The captain was back.
Jeter reached with an infield single on his first pitch following the long layoff, immediately testing his healed left ankle Thursday in the first inning of the New York Yankees' series finale against the Kansas City Royals.
Jeter didn't acknowledge the fans as he made his long-awaited return. He turned on a 95 mph fastball from Ervin Santana and sent a three-hopper up the third-base line that fell from Miguel Tejada's throwing hand.
Fans chanted "De-rek Je-ter! De-rek Je-ter!" as the 39-year-old shortstop ran up the line well past first base, then returned to the bag. The ankle got more tests when he raced to third on Robinson Cano's single up the middle and came home without a throw on Vernon Well's sacrifice fly to right.
Jeter was the designated hitter and batted second in his first big league game since he broke his left ankle during the AL championship series opener Oct. 13. He said after the initial injury he would return by opening day, then fractured the ankle again in April during his rehabilitation and missed the first 91 games of the season.
Jeter had not been introduced at Yankee Stadium by Bob Sheppard's recording in 271 days, since he sprawled onto his stomach while trying to field Jhonny Peralta's 12th-inning grounder up the middle, immobile on the infield dirt and yelled out in pain. He hobbled off the field on his good ankle, one arm draped around manager Joe Girardi and the other around trainer Steve Donahue.
New York cut short his rehabilitation assignment in the minor leagues after just four games following injuries Wednesday night to Travis Hafner and speedy Brett Gardner.
"He can DH tonight in Scranton or he can DH today in New York," Yankees general manager Brian Cashman said. "Might as well bring him in and DH him in New York."
Cashman made the decision when he was driving home after New York's 8-1 win Wednesday's and spoke with Jeter by phone.
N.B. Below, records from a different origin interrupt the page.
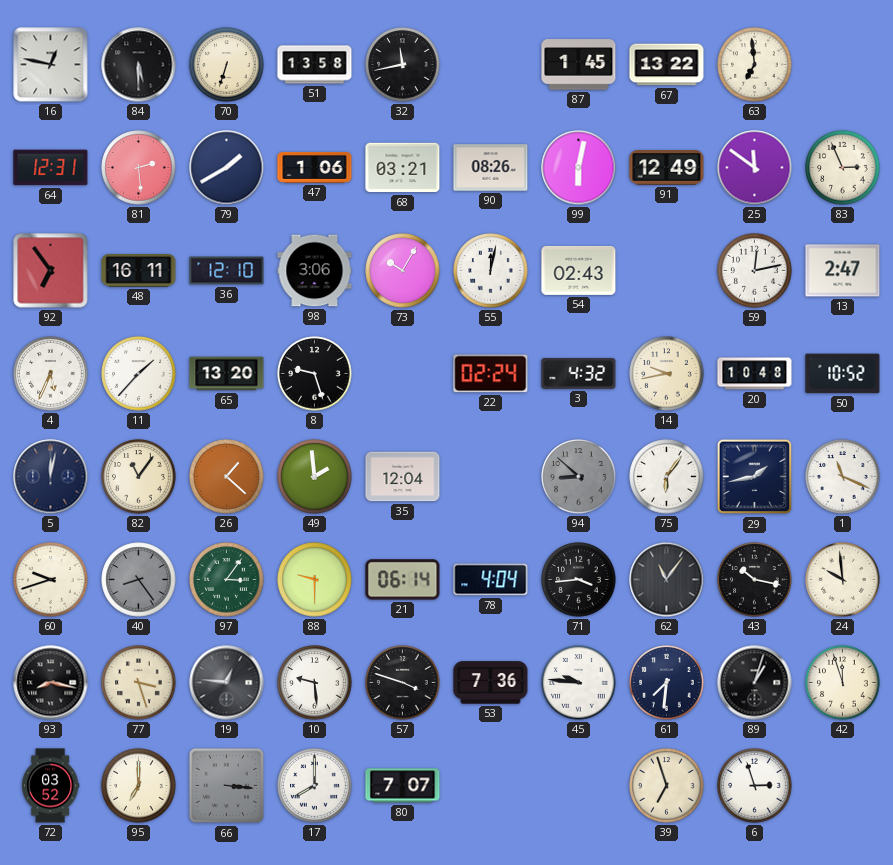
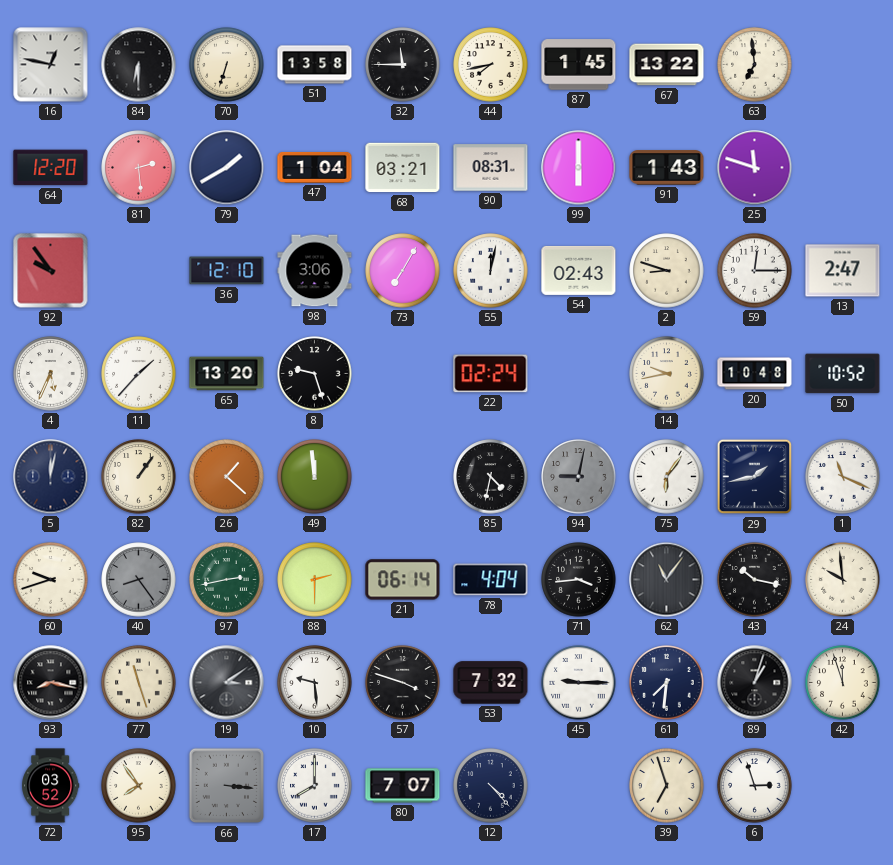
84: 5:30 -> 6:30
32: 11:43 -> 11:45
44: none -> 7:43
64: 12:31 -> 12:20
47: 1:06 -> 1:04
90: 08:26 -> 08:31
99: 6:02 -> 6:00
91: 12:49 -> 1:43
25: 11:51 -> 11:48
83: 2:56 -> none
92: 6:54 -> 9:54
48: 16:11 -> none
73: 10:05 -> 7:05
2: none -> 8:48
59: 12:13 -> 12:15
3: 4:32 -> none
82: 11:06 -> 1:06
49: 1:59 -> 11:59
35: 12:04 -> none
85: none -> 4:32
94: 8:52 -> 9:02
97: 3:06 -> 2:43
88: 9:30 -> 2:30
77: 3:27 -> 11:27
19: 12:46 -> 3:09
53: 7:36 -> 7:32
45: 9:46 -> 9:15
95: 7:00 -> 7:54
12: none -> 4:23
Jeter went 1 for 9 in his tuneup at Scranton/Wilkes-Barre, including 0 for 3 with a throwing error during seven innings Wednesday night.
Girardi said Jeter is likely to start at shortstop for Friday's series opener against Minnesota.
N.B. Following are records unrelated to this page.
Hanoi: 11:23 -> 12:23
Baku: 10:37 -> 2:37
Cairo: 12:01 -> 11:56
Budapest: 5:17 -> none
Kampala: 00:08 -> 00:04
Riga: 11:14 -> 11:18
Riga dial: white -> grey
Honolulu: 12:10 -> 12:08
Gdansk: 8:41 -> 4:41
"I think Derek would run himself out there the next 70 games if it was up to him," Girardi said. "I mean, that's just who he is. He expects to play every day. So from that standpoint I think we have to guard against rushing him back too much, and we have to pick days off, and we have to pick DH days. In the perfect world, you have a month of spring training, but this has not been a perfect world around here this year."
Jeter did not speak with reporters before the game.
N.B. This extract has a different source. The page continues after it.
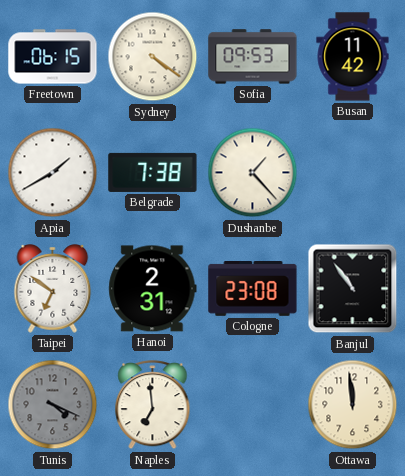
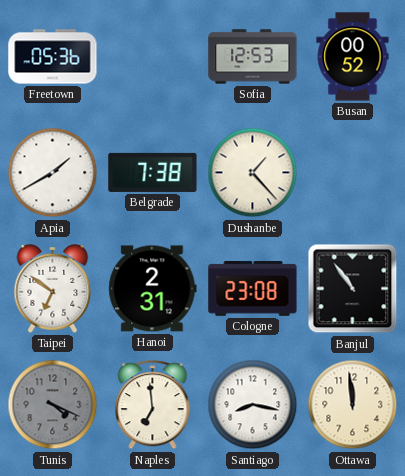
Freetown: 06:15 -> 05:36
Sydney: 4:21 -> none
Sofia: 09:53 -> 12:53
Busan: 11:42 -> 00:52
Santiago: none -> 8:17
Cashman said former GM Gene Michael was at Wednesday's game and gave a positive report on Jeter's mobility. Girardi said he expects Jeter "to be the Derek that he was last year. There's nothing that tells me right now that he can't be."
A 13-time All-Star with a .313 career average, Jeter hopes to jolt a batting order that is next to last in runs in the AL. The Yankees started Thursday fourth in the AL East at 49-42.
Six players have appeared at shortstop in his absence, hitting a combined .211 with two homers and 25 RBIs, according to STATS. Only Seattle shortstops had a lower batting average.
New York hopes to get third baseman Alex Rodriguez back this month following January hip surgery and center fielder Curtis Granderson next month after his broken pinkie has healed. First baseman Mark Teixeira is out for the season following wrist surgery.
Rodriguez began Thursday 2 for 15 (.133) with one RBI in six minor league games for Tampa and Charleston, both Class A farm teams. Cashman said Rodriguez will be given the full 20 days of the rehab assignment, which runs through July 21.
"There's a reason he's in A-ball, and there's a reason we were able to put Derek in Triple-A right from the start, because Derek was obviously much farther along," Cashman said.